(EXERCISE MATERIAL)

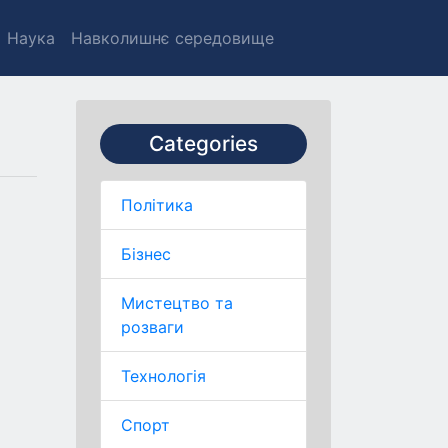
Наука
Навколишнє середовище
Categories
Політика
Бізнес
Мистецтво та
розваги
Технологія
Спорт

(End EXERCISE MATERIAL)

WHAT THIS TASK INVOLVES:
Exactly what appears in the records above must be returned, apart from the pictures.

TASK ANSWER:
Наука
Навколишнє середовище
Categories
Політика
Бізнес
Мистецтво та
розваги
Технологія
Спорт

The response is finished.